Her woman’s voice, soft and with laughter behind it, terrified him. Allgood swallowed. “You give life, Calapine.”
“Say how many lovely years you have,” she ordered.
Allgood found his throat contained no moisture. “Almost four hundred, Calapine,” he rasped.
Nourse chuckled. “Ahead of you stretch many more lovely years if you serve us well,” he said.
It was the closest to a direct threat Allgood had ever heard from an Optiman. They worked their wills by indirection, by euphemistic subtlety. They worked through meres who could face such concepts as death and killing. — Who have they shaped to destroy me? Allgood wondered.
“Many little tick-tock years,” Calapine said.
“Enough!” Schruille growled. He detested these interviews with the underclasses, the way Calapine baited the Folk. He swiveled his throne and now all the Tuyere faced the open segment.
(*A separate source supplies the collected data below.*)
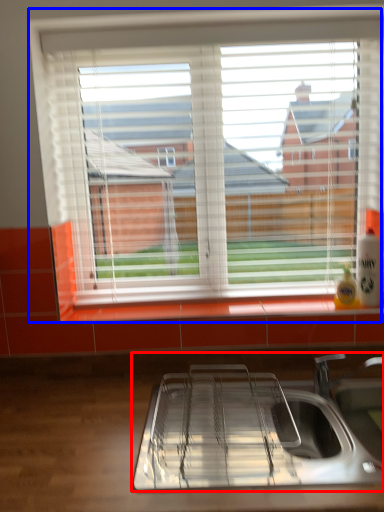 Question: Among these objects, which one is nearest to the camera, sink (highlighted by a red box) or window (highlighted by a blue box)?

Choices:
 (A) sink
 (B) window

Answer: (A) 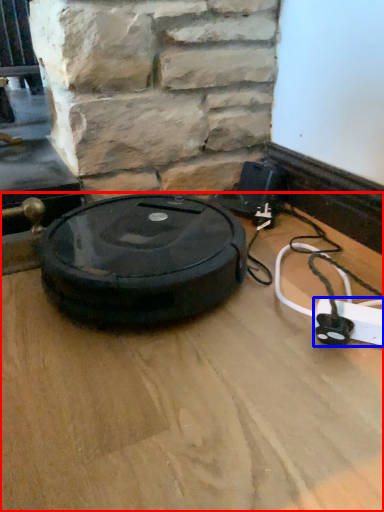 Question: Which object appears farthest to the camera in this image, surface (highlighted by a red box) or extension cord (highlighted by a blue box)?

Choices:
 (A) surface
 (B) extension cord

Answer: (B) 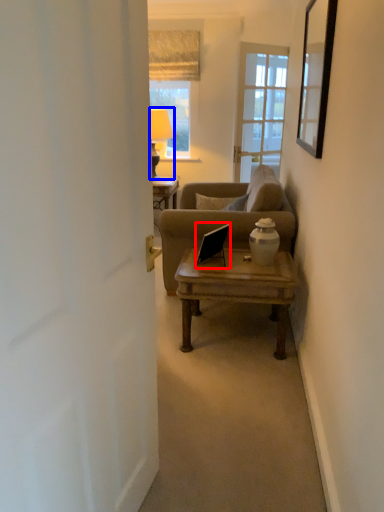 Question: Which of the following is the closest to the observer, laptop (highlighted by a red box) or lamp (highlighted by a blue box)?

Choices:
 (A) laptop
 (B) lamp

Answer: (A) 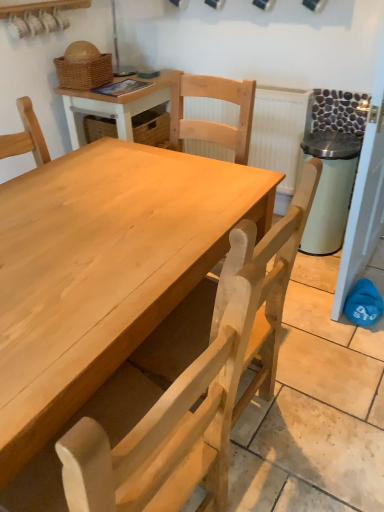 Image resolution: width=384 pixels, height=512 pixels. I want to click on empty space that is ontop of white textured radiator at upper center (from a real-world perspective), so click(280, 90). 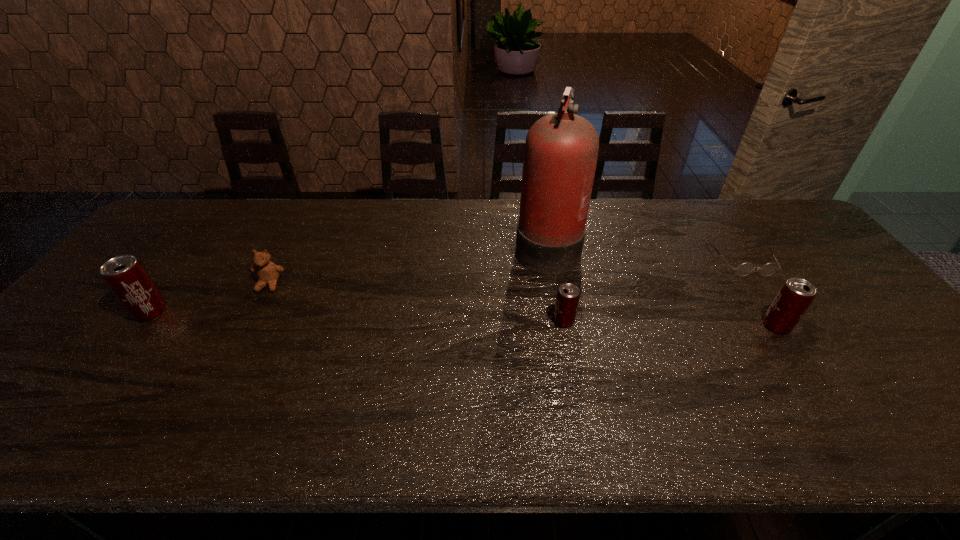 In the image, there is a desktop. Where is `vacant space at the right edge`? The image size is (960, 540). vacant space at the right edge is located at coordinates (877, 353).

The height and width of the screenshot is (540, 960). I want to click on vacant region at the far left corner of the desktop, so click(x=175, y=236).

Identify the location of vacant space at the far right corner of the desktop. (767, 198).

The width and height of the screenshot is (960, 540). What are the coordinates of `free space at the near right corner of the desktop` in the screenshot? It's located at (886, 390).

Find the location of a particular element. free space between the leftmost object and the shortest object is located at coordinates (446, 286).

Identify the location of free space between the shortest beer can and the tallest object. (555, 283).

The image size is (960, 540). I want to click on vacant space that is in between the tallest object and the second shortest beer can, so click(x=661, y=285).

Locate an element on the screen. The width and height of the screenshot is (960, 540). free space between the rightmost beer can and the teddy bear is located at coordinates (523, 305).

You are a GUI agent. You are given a task and a screenshot of the screen. Output one action in this format:
    pyautogui.click(x=<x>, y=<y>)
    Task: Click on the vacant space in between the second tallest beer can and the spectacles
    The width and height of the screenshot is (960, 540).
    Given the screenshot: What is the action you would take?
    pyautogui.click(x=759, y=293)

What are the coordinates of `vacant area that lies between the spectacles and the teddy bear` in the screenshot? It's located at (506, 272). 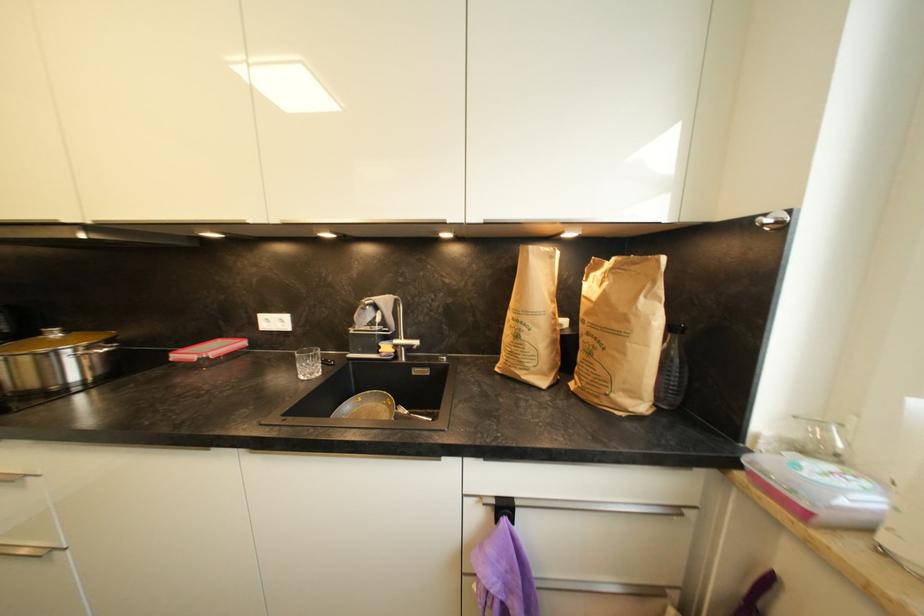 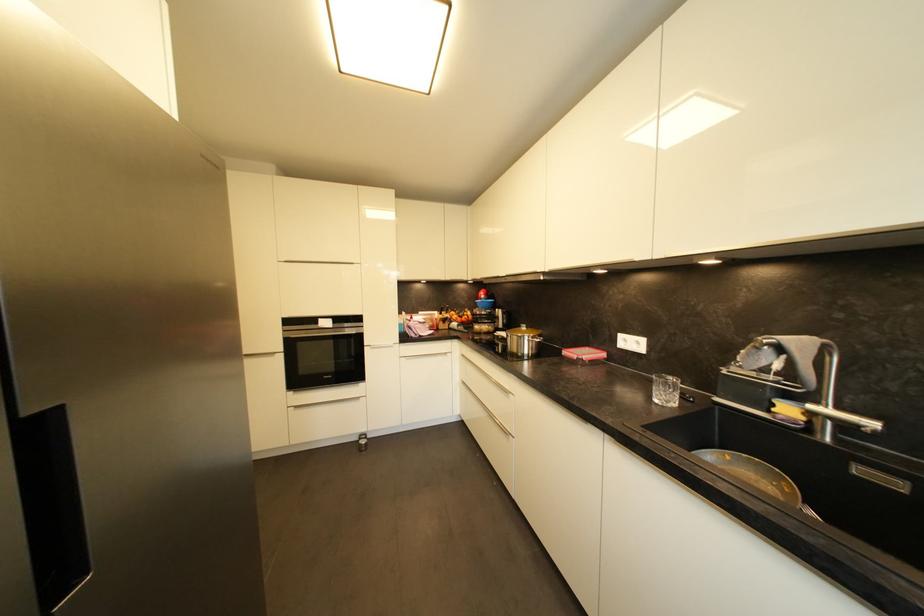 In the second image, find the point that corresponds to (x=286, y=323) in the first image.

(642, 345) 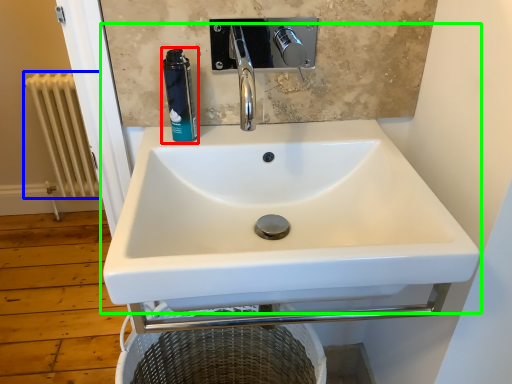 Question: Considering the real-world distances, which object is farthest from mouthwash (highlighted by a red box)? radiator (highlighted by a blue box) or sink (highlighted by a green box)?

Choices:
 (A) radiator
 (B) sink

Answer: (A) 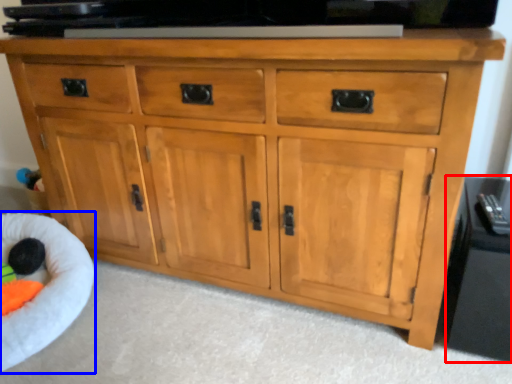 Question: Which of the following is the farthest to the observer, side cabinet (highlighted by a red box) or infant bed (highlighted by a blue box)?

Choices:
 (A) side cabinet
 (B) infant bed

Answer: (B) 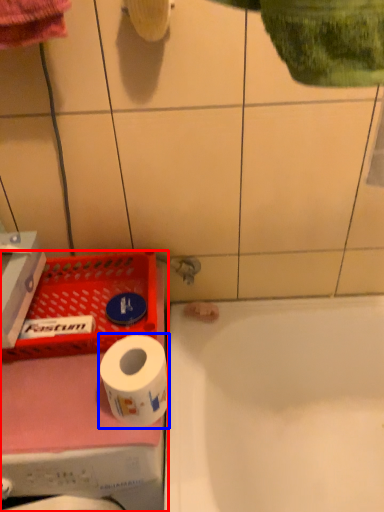 Question: Which object is closer to the camera taking this photo, washing machine (highlighted by a red box) or toilet paper (highlighted by a blue box)?

Choices:
 (A) washing machine
 (B) toilet paper

Answer: (A) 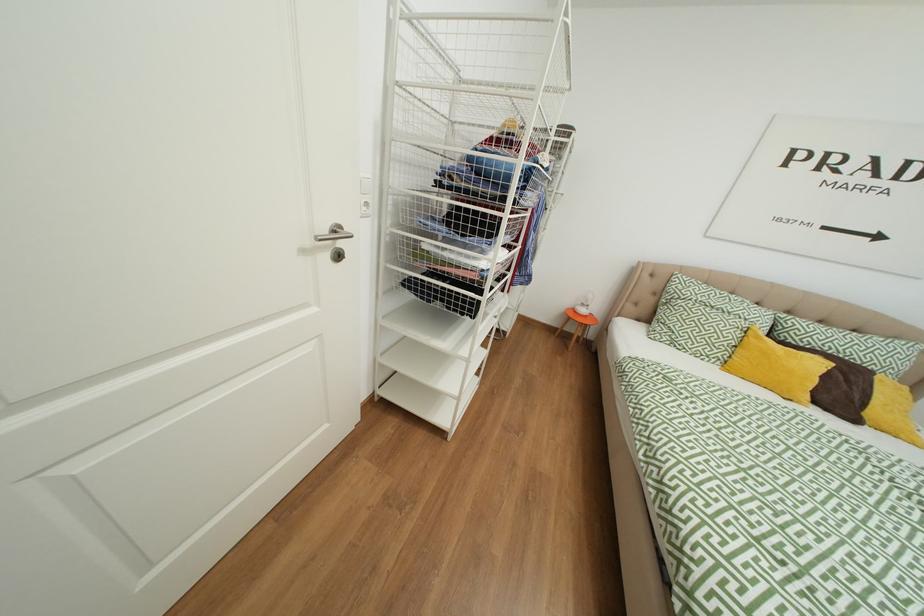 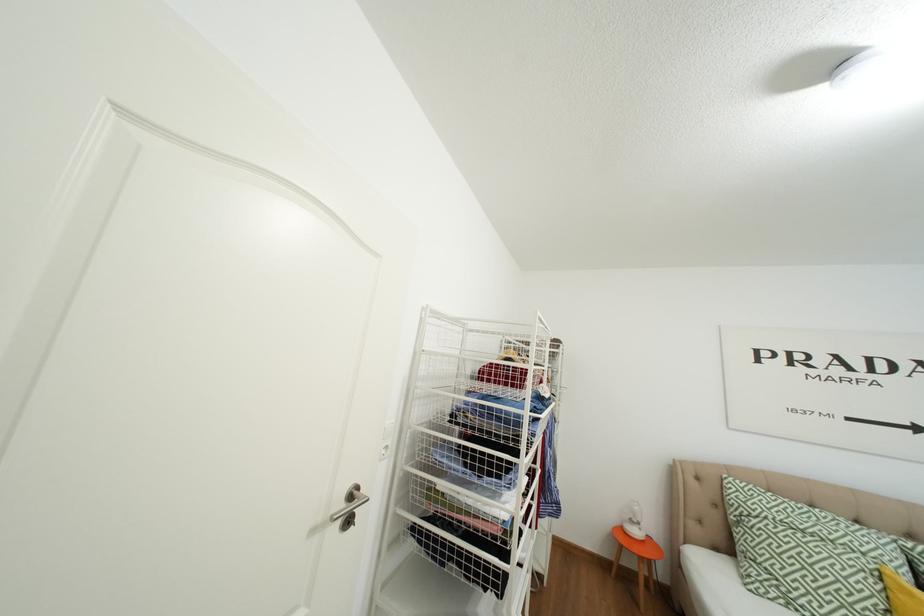 Question: How did the camera likely rotate?

Choices:
 (A) Left
 (B) Right
 (C) Up
 (D) Down

Answer: (C) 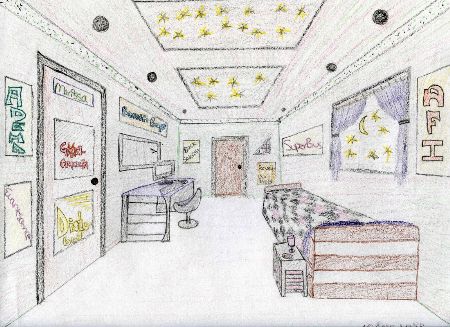 Where is `floor`? The image size is (450, 327). floor is located at coordinates (252, 294). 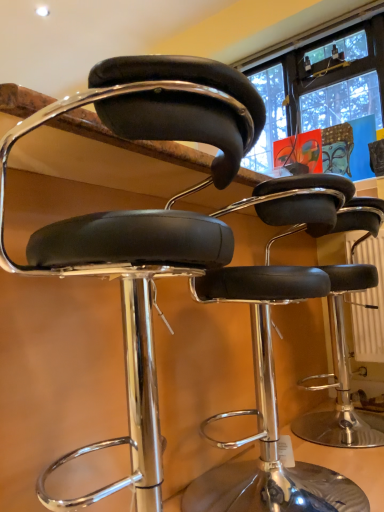 Question: Is black leather stool at center, the 1th chair when ordered from back to front, in front of or behind black leather stool at center, the first chair in the front-to-back sequence, in the image?

Choices:
 (A) front
 (B) behind

Answer: (B)

Question: In terms of height, does black leather stool at center, the 1th chair when ordered from back to front, look taller or shorter compared to black leather stool at center, positioned as the second chair in back-to-front order?

Choices:
 (A) tall
 (B) short

Answer: (B)

Question: From a real-world perspective, is black leather stool at center, the 1th chair when ordered from back to front, physically located above or below black leather stool at center, positioned as the second chair in back-to-front order?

Schruille looked at his fingers, the ever youthful skin, and wondered why he had snapped that way. An enzymic imbalance? The thought touched him with disquiet. He generally held his silence during these sessions—as a defense because he tended to get sentimental about the pitiful meres and despise himself for it afterward.
Boumour moved up beside Allgood, said, “Does the Tuyere wish now the report on the Durants?”